> **WHAT NEEDS TO BE DONE**
Include the line with "für Sie natürlich nicht nur im In" and every line before it in the entries below, echoed exactly, but not the pictures.

> **DATA TO EXAMINE**
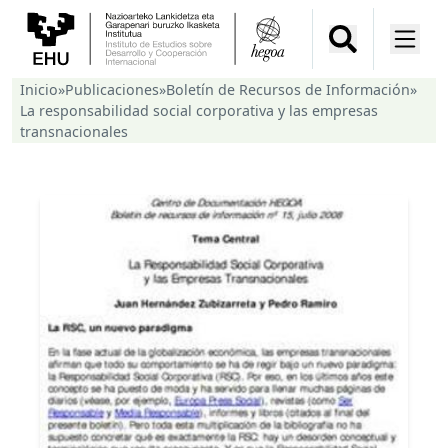
Inicio
»
Publicaciones
»
Boletín de Recursos de Información
»
La responsabilidad social corporativa y las empresas
transnacionales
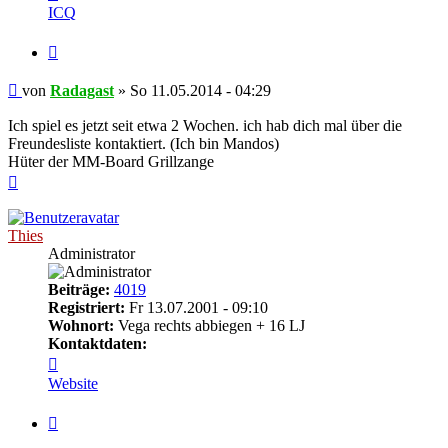
von
ICQ
Radagast
Zitieren
Beitrag
von
Radagast
»
So 11.05.2014 - 04:29
Ich spiel es jetzt seit etwa 2 Wochen. ich hab dich mal über die
Freundesliste kontaktiert. (Ich bin Mandos)
Hüter der MM-Board Grillzange
Nach
oben
Thies
Administrator
Beiträge:
4019
Registriert:
Fr 13.07.2001 - 09:10
Wohnort:
Vega rechts abbiegen + 16 LJ
Kontaktdaten:
Kontaktdaten
von
Website
Thies
Zitieren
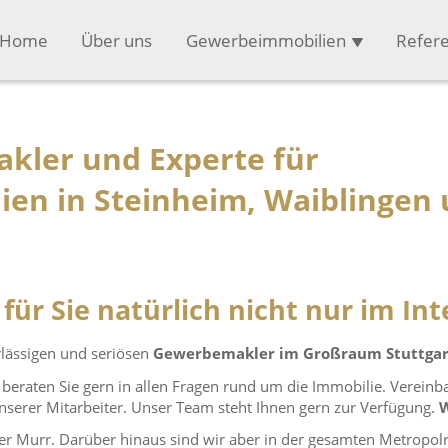
Home
Über uns
Gewerbeimmobilien
Refer
kler und Experte für
en in Steinheim, Waiblingen
 für Sie natürlich nicht nur im In
lässigen und seriösen
Gewerbemakler im Großraum Stuttgar
beraten Sie gern in allen Fragen rund um die Immobilie. Vereinba
nserer Mitarbeiter. Unser Team steht Ihnen gern zur Verfügung.
W
der Murr. Darüber hinaus sind wir aber in der gesamten Metropolr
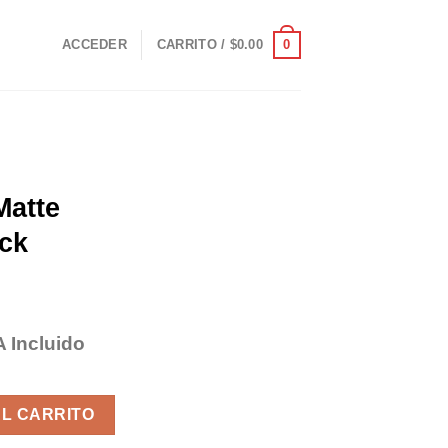
0
ACCEDER
CARRITO /
$
0.00
Matte
ack
A Incluido
ecio
tual
zm Black Polarizadas cantidad
:
AL CARRITO
13.00.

> **SOLUTION TO THIS EXERCISE**
Inicio
»
Publicaciones
»
Boletín de Recursos de Información
»
La responsabilidad social corporativa y las empresas
transnacionales
von
ICQ
Radagast
Zitieren
Beitrag
von
Radagast
»
So 11.05.2014 - 04:29
Ich spiel es jetzt seit etwa 2 Wochen. ich hab dich mal über die
Freundesliste kontaktiert. (Ich bin Mandos)
Hüter der MM-Board Grillzange
Nach
oben
Thies
Administrator
Beiträge:
4019
Registriert:
Fr 13.07.2001 - 09:10
Wohnort:
Vega rechts abbiegen + 16 LJ
Kontaktdaten:
Kontaktdaten
von
Website
Thies
Zitieren
Home
Über uns
Gewerbeimmobilien
Refer
kler und Experte für
en in Steinheim, Waiblingen
 für Sie natürlich nicht nur im In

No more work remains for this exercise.